▸ **Given records**
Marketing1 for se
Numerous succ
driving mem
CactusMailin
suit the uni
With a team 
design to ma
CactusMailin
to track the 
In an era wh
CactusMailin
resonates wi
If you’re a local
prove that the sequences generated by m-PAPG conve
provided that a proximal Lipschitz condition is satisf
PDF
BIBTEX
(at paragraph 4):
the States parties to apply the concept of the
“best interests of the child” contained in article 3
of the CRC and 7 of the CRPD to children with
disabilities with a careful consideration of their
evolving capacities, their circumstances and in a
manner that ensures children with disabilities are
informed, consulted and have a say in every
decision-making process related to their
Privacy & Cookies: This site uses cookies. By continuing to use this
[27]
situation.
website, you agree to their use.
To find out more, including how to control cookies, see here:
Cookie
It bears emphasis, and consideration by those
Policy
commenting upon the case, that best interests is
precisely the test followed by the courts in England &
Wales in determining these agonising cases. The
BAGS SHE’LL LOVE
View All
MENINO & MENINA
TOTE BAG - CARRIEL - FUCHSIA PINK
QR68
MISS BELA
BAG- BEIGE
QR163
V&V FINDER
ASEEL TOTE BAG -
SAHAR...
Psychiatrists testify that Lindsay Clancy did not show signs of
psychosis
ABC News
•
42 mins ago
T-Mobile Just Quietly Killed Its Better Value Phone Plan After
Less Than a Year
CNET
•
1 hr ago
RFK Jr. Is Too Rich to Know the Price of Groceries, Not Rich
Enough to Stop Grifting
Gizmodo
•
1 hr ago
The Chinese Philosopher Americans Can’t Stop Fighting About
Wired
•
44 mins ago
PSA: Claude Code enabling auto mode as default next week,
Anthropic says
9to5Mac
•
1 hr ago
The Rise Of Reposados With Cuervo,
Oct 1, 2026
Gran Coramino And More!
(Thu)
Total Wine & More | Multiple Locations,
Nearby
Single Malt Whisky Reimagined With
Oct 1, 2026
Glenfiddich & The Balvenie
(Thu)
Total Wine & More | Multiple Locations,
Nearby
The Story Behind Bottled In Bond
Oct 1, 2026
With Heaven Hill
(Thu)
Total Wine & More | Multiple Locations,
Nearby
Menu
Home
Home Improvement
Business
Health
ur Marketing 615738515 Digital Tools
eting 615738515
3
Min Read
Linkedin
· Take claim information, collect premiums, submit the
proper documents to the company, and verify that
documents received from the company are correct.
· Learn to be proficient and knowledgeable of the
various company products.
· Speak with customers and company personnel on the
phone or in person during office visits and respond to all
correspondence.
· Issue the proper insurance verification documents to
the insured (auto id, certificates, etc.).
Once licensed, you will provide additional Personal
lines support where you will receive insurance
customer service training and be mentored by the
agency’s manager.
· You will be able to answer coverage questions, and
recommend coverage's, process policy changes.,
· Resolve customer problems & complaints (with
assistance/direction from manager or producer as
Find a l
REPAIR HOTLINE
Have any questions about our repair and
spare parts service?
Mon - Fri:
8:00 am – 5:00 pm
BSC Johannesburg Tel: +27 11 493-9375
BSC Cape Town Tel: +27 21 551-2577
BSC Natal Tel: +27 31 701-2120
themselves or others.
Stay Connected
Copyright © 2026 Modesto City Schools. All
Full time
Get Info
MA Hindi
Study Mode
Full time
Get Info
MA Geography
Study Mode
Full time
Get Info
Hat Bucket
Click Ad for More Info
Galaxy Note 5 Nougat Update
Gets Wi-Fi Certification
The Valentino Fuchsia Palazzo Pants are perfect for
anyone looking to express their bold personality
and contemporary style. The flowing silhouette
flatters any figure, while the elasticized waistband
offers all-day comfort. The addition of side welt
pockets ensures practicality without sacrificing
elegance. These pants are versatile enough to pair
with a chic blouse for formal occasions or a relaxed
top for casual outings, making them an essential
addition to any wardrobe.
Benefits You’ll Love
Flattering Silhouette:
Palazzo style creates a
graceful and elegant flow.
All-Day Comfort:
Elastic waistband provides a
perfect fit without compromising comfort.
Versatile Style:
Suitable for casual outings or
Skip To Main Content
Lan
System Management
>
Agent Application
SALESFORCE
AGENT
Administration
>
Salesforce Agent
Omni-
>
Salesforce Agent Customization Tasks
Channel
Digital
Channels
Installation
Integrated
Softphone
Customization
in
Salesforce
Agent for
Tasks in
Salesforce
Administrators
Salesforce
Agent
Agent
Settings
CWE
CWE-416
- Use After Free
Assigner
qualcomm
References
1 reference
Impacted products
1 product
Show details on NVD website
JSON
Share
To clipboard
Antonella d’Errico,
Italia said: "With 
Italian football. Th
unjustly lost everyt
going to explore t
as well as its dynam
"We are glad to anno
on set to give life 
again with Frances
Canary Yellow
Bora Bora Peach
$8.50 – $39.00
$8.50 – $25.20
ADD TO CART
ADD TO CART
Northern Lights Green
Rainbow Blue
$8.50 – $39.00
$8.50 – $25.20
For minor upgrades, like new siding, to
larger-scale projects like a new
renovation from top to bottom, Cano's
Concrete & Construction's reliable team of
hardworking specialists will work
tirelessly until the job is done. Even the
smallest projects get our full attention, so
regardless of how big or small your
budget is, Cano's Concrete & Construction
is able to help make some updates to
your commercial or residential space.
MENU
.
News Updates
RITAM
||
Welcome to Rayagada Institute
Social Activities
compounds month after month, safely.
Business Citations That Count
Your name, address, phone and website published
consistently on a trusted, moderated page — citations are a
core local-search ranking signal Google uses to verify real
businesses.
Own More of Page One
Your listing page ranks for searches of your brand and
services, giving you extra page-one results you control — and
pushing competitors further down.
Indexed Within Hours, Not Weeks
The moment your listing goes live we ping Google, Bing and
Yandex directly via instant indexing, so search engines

▸ **How to complete this task**
Since only lines holding the word "website" matter, count them in the data above and report the number alone.

▸ **Exercise solution**
3